0

Suggest the following program:

    import java.io.StringReader;

    import javax.xml.transform.OutputKeys;
    import javax.xml.transform.Transformer;
    import javax.xml.transform.TransformerFactory;
    import javax.xml.transform.stream.StreamResult;
    import javax.xml.transform.stream.StreamSource;

    public class CrDemo {
        public static void main(String[] args) throws Exception {
            final String xml = "<a>foo&#13;\nbar&#13;\n</a>";
            final TransformerFactory tf = TransformerFactory.newInstance();
            final Transformer t = tf.newTransformer();
            t.setOutputProperty(OutputKeys.OMIT_XML_DECLARATION, "yes");
            t.setOutputProperty(OutputKeys.INDENT, "no");
            t.setOutputProperty(OutputKeys.STANDALONE, "yes");
            t.transform(new StreamSource(new StringReader(xml)), new StreamResult(System.out));
        }
    }

The output looks like this:

    <a>foo&#13;
    bar&#13;
    </a>

Is it possible to prevent the Transformer from escaping CR?

user1774051
  • 843
  • 1
  • 6
  • 18
  • Can you not simply use `\r` instead of ` `? `xml = xml.replace(" ". "\r");` – Joop Eggen Oct 17 '19 at 11:45
  • Why is there CR characters in your text? See [XML Carriage return encoding](https://stackoverflow.com/a/2266166/5221149), which explains that an XML parser would have suppressed any CR in an XML document. Since you explicitly added CR characters in the XML document, the system is correctly *preserving* them by escaping them as ` `, otherwise they would disappear when read back in. If you don't want CR in the generated XML document, don't insert CR characters. – Andreas Oct 17 '19 at 12:13

1 Answers1

0

If the input XML contained literal CR characters, they would be removed during parsing. XML parsers normalize line endings to a single NL character; but this doesn't apply if the CR is escaped as &#13;.

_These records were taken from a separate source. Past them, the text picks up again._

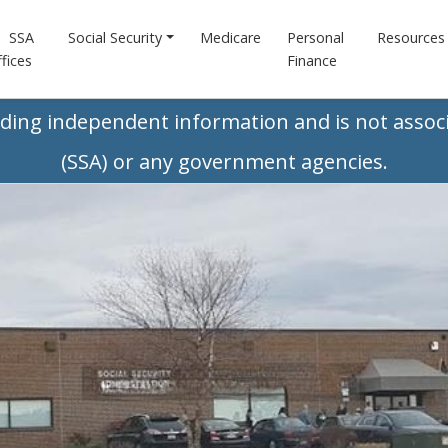
SSA
Social Security
Medicare
Personal
Resources
fices
Finance
iding independent information and is not associ
(SSA) or any government agencies.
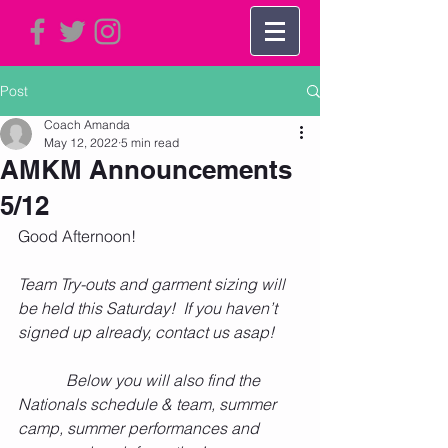
Post
Coach Amanda
May 12, 2022
5 min read
AMKM Announcements
5/12
Good Afternoon!      
Team Try-outs and garment sizing will 
be held this Saturday!  If you haven’t 
signed up already, contact us asap!  
            Below you will also find the 
Nationals schedule & team, summer 
camp, summer performances and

So if a text node contains a CR character, the XSLT processor assumes you have worked hard to put it there and that you really want it, and it therefore outputs it in such a way that it will survive round-tripping where the resulting serialized output is re-processed by an XML parser.

Of course, you can get rid of CR characters in your XSLT code, just as you can get rid of any other characters. But it won't happen automatically.

Michael Kay
  • 156,231
  • 11
  • 92
  • 164